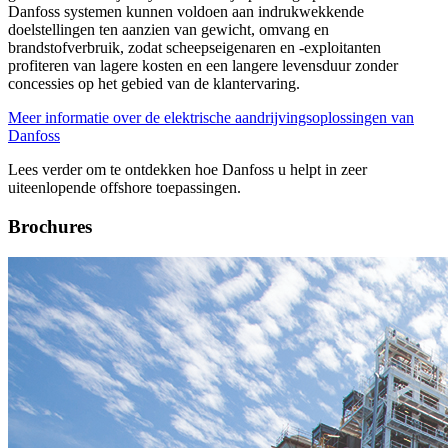
Danfoss systemen kunnen voldoen aan indrukwekkende
doelstellingen ten aanzien van gewicht, omvang en
brandstofverbruik, zodat scheepseigenaren en -exploitanten
profiteren van lagere kosten en een langere levensduur zonder
concessies op het gebied van de klantervaring.
Meer informatie over de elektrische aandrijvingsoplossingen van
Danfoss
Lees verder om te ontdekken hoe Danfoss u helpt in zeer
uiteenlopende offshore toepassingen.
Brochures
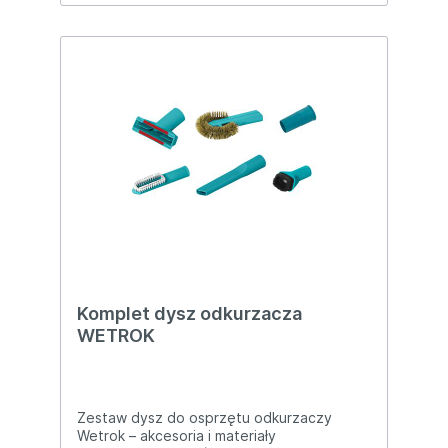
płynna i precyzyjna Montaż w 15–20 minut –
tylko odkręcasz stare i zakładasz nowe Po
tych kablach C43/C50/C60 znów jeździ jak
nowa! 📞 Masz Wetrok C43/C50/C60 i nie
chce ruszyć? – wyślemy jeszcze dziś!
Komplet dysz odkurzacza
WETROK
Zestaw dysz do osprzętu odkurzaczy
Wetrok – akcesoria i materiały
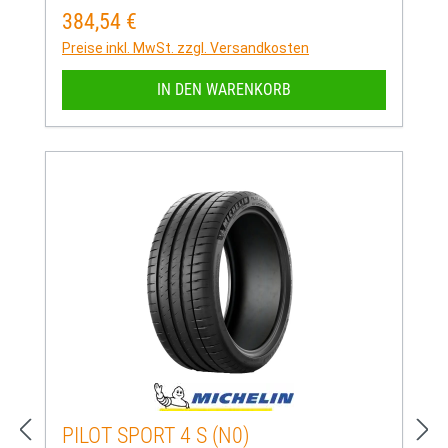
384,54 €
Regulärer Preis:
Preise inkl. MwSt. zzgl. Versandkosten
IN DEN WARENKORB
PILOT SPORT 4 S (N0)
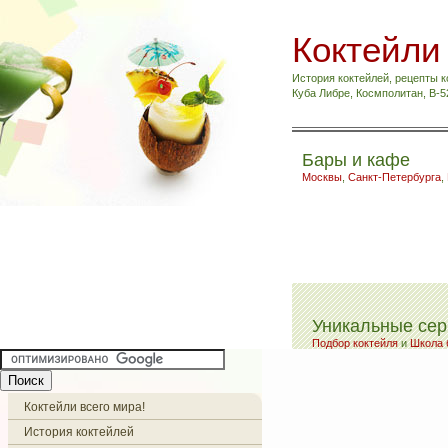
Коктейли
История коктейлей, рецепты к
Куба Либре, Космполитан, B-
Бары и кафе
Москвы
,
Санкт-Петербурга
,
Уникальные се
Подбор коктейля
и
Школа 
Коктейли всего мира!
История коктейлей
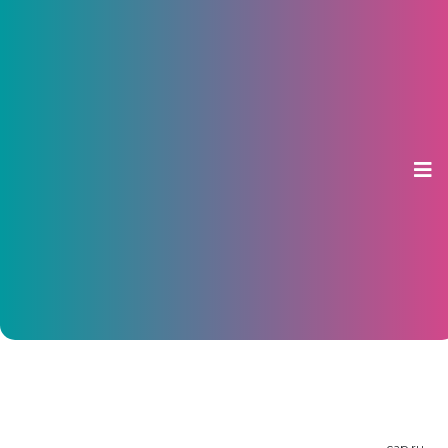
В этом году на Международный
чебоксарский кинофестиваль
приедут индийские режиссеры
30 января 2017, 08:15
cap.ru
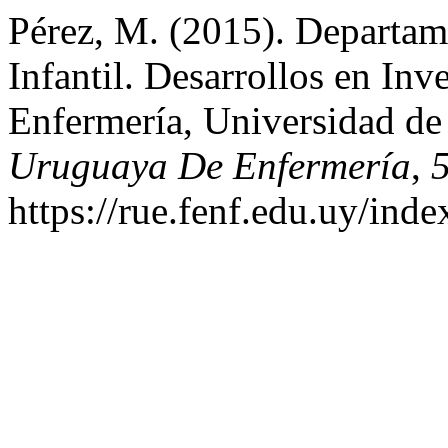
Pérez, M. (2015). Departam
Infantil. Desarrollos en Inv
Enfermería, Universidad de
Uruguaya De Enfermería
,
https://rue.fenf.edu.uy/inde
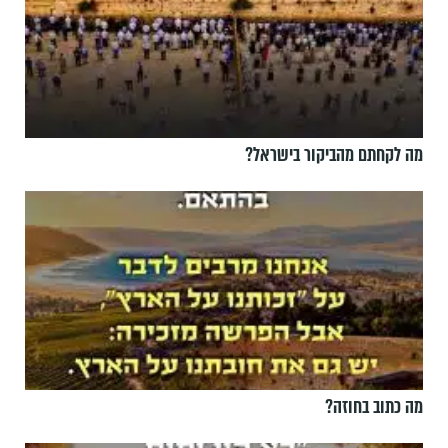
מה לקחתם מהביקור בישראל?
מה כתוב בחוזה?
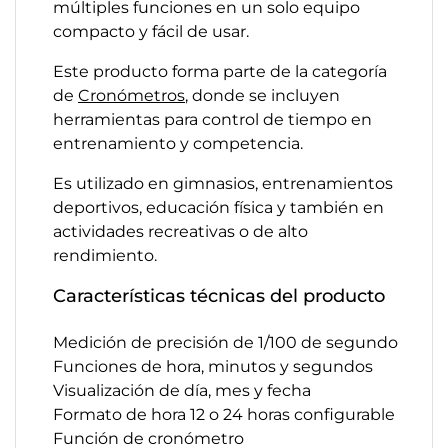
múltiples funciones en un solo equipo
compacto y fácil de usar.
Este producto forma parte de la categoría
de
Cronómetros
, donde se incluyen
herramientas para control de tiempo en
entrenamiento y competencia.
Es utilizado en gimnasios, entrenamientos
deportivos, educación física y también en
actividades recreativas o de alto
rendimiento.
Características técnicas del producto
Medición de precisión de 1/100 de segundo
Funciones de hora, minutos y segundos
Visualización de día, mes y fecha
Formato de hora 12 o 24 horas configurable
Función de cronómetro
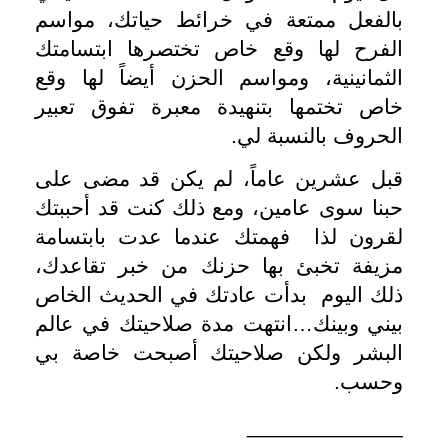
بالفعل ممتعة في خرائط حياتك، مواسم
الفرح لها وقع خاص تختصرها ابتسامتك
الثمانينية، ومواسم الحزن أيضاً لها وقع
خاص تختمها بتنهيدة معبرة تفوق تعبير
الحروف بالنسبة لي.
قبل عشرين عاماً، لم يكن قد مضى على
حبنا سوى عامين، ومع ذلك كنت قد أحببتك
لقرون لذا فهمتك عندما عدت بابتسامة
مزيفة تخبئ بها حزنك من خبر تقاعدك،
ذلك اليوم بدأت عادتك في الحديث الخاص
بيني وبينك…انتهت مدة صلاحيتك في عالم
البشر ولكن صلاحيتك أصبحت خاصة بي
وحسب.
_____________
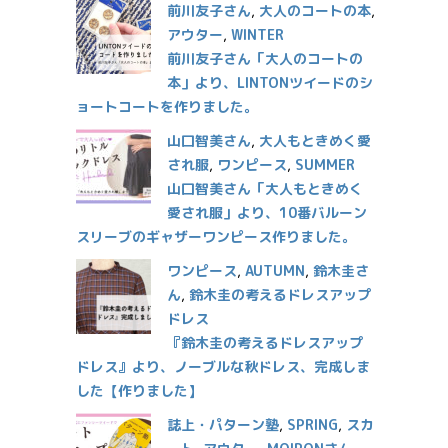
前川友子さん
,
大人のコートの本
,
アウター
,
WINTER
前川友子さん「大人のコートの
本」より、LINTONツイードのシ
ョートコートを作りました。
山口智美さん
,
大人もときめく愛
され服
,
ワンピース
,
SUMMER
山口智美さん「大人もときめく
愛され服」より、10番バルーン
スリーブのギャザーワンピース作りました。
ワンピース
,
AUTUMN
,
鈴木圭さ
ん
,
鈴木圭の考えるドレスアップ
ドレス
『鈴木圭の考えるドレスアップ
ドレス』より、ノーブルな秋ドレス、完成しま
した【作りました】
誌上・パターン塾
,
SPRING
,
スカ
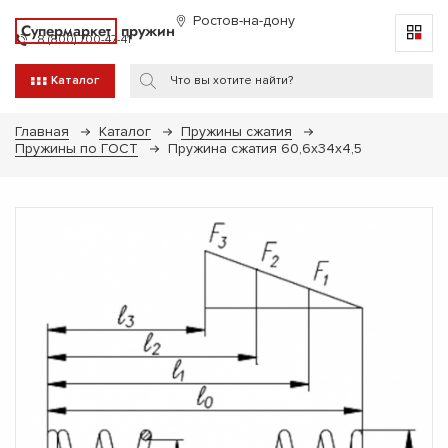
Ростов-на-дону
Супермаркет
пружин
8 (800) 700-47-41
Каталог
Главная
Каталог
Пружины сжатия
Пружины по ГОСТ
Пружина сжатия 60,6х34х4,5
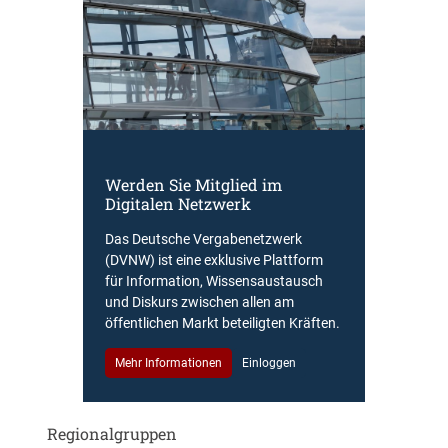
Werden Sie Mitglied im
Digitalen Netzwerk
Das Deutsche Vergabenetzwerk
(DVNW) ist eine exklusive Plattform
für Information, Wissensaustausch
und Diskurs zwischen allen am
öffentlichen Markt beteiligten Kräften.
Mehr Informationen
Einloggen
Regionalgruppen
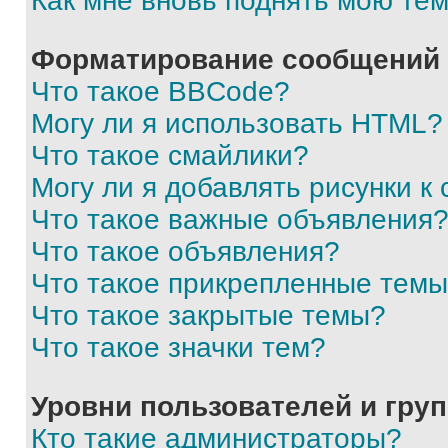
Как мне вновь поднять мою те
Форматирование сообщений 
Что такое BBCode?
Могу ли я использовать HTML?
Что такое смайлики?
Могу ли я добавлять рисунки 
Что такое важные объявления
Что такое объявления?
Что такое прикрепленные тем
Что такое закрытые темы?
Что такое значки тем?
Уровни пользователей и гру
Кто такие администраторы?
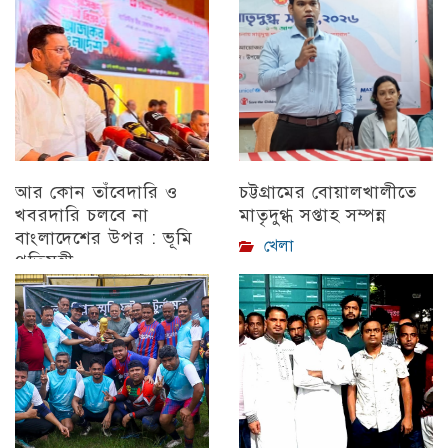
আর কোন তাঁবেদারি ও
চট্টগ্রামের বোয়ালখালীতে
খবরদারি চলবে না
মাতৃদুগ্ধ সপ্তাহ সম্পন্ন
বাংলাদেশের উপর : ভূমি
খেলা
প্রতিমন্ত্রী
চট্টগ্রাম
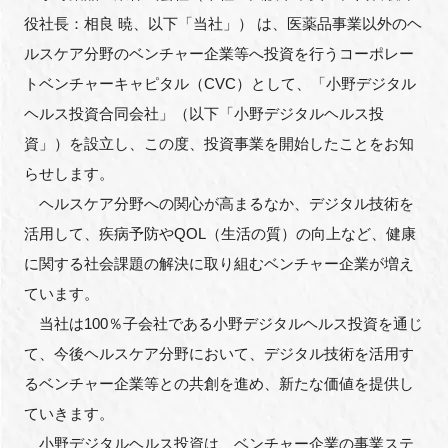
FAQ
役社長：相良 暁、以下「当社」） は、医薬品事業以外のヘ
ルスケア分野のベンチャー企業等へ投資を行うコーポレー
イベントお知らせメール登録
トベンチャーキャピタル（CVC）として、「小野デジタル
ヘルス投資合同会社」（以下「小野デジタルヘルス投
資」）を設立し、この度、投資事業を開始したことをお知
らせします。
ヘルスケア分野への関心が高まるなか、デジタル技術を
活用して、疾病予防やQOL（生活の質）の向上など、健康
に関する社会課題の解決に取り組むベンチャー企業が増え
ています。
当社は100％子会社である小野デジタルヘルス投資を通じ
て、今後ヘルスケア分野において、デジタル技術を活用す
るベンチャー企業等との共創を進め、新たな価値を提供し
ていきます。
小野デジタルヘルス投資は、ベンチャー企業の事業ステ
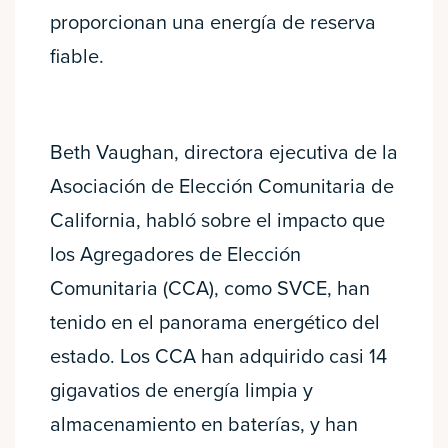
proporcionan una energía de reserva
fiable.
Beth Vaughan, directora ejecutiva de la
Asociación de Elección Comunitaria de
California, habló sobre el impacto que
los Agregadores de Elección
Comunitaria (CCA), como SVCE, han
tenido en el panorama energético del
estado. Los CCA han adquirido casi 14
gigavatios de energía limpia y
almacenamiento en baterías, y han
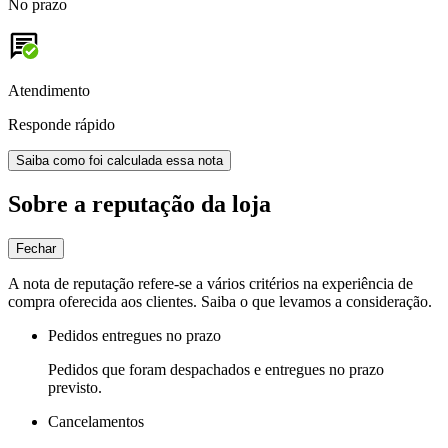
No prazo
Atendimento
Responde rápido
Saiba como foi calculada essa nota
Sobre a reputação da loja
Fechar
A nota de reputação refere-se a vários critérios na experiência de
compra oferecida aos clientes. Saiba o que levamos a consideração.
Pedidos entregues no prazo
Pedidos que foram despachados e entregues no prazo
previsto.
Cancelamentos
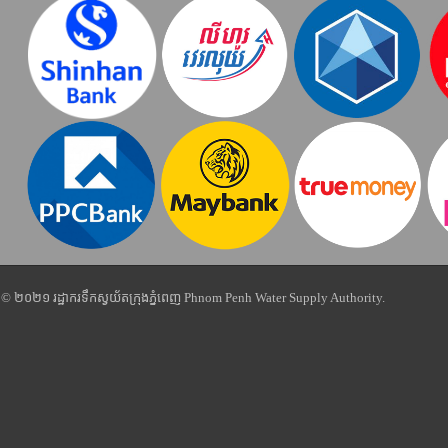
© ២០២១ រដ្ឋាករទឹកស្វយ័តក្រុងភ្នំពេញ Phnom Penh Water Supply Authority.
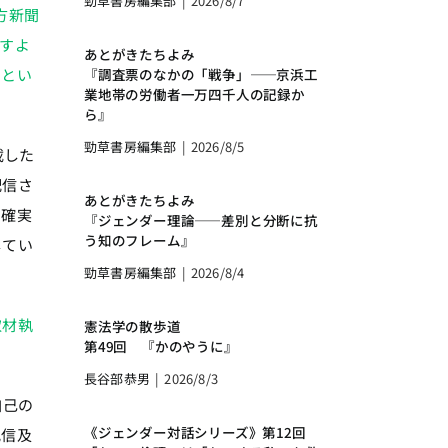
勁草書房編集部
|
2026/8/7
方新聞
すよ
あとがきたちよみ
『調査票のなかの「戦争」――京浜工
、とい
業地帯の労働者一万四千人の記録か
ら』
勁草書房編集部
|
2026/8/5
載した
配信さ
あとがきたちよみ
に確実
『ジェンダー理論――差別と分断に抗
う知のフレーム』
してい
勁草書房編集部
|
2026/8/4
取材執
憲法学の散歩道
第49回 『かのやうに』
長谷部恭男
|
2026/8/3
自己の
《ジェンダー対話シリーズ》第12回
配信及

» **Exercise**
Only the count is wanted: report how many lines of the material above hold the word "Elección".

» **Answer box**
2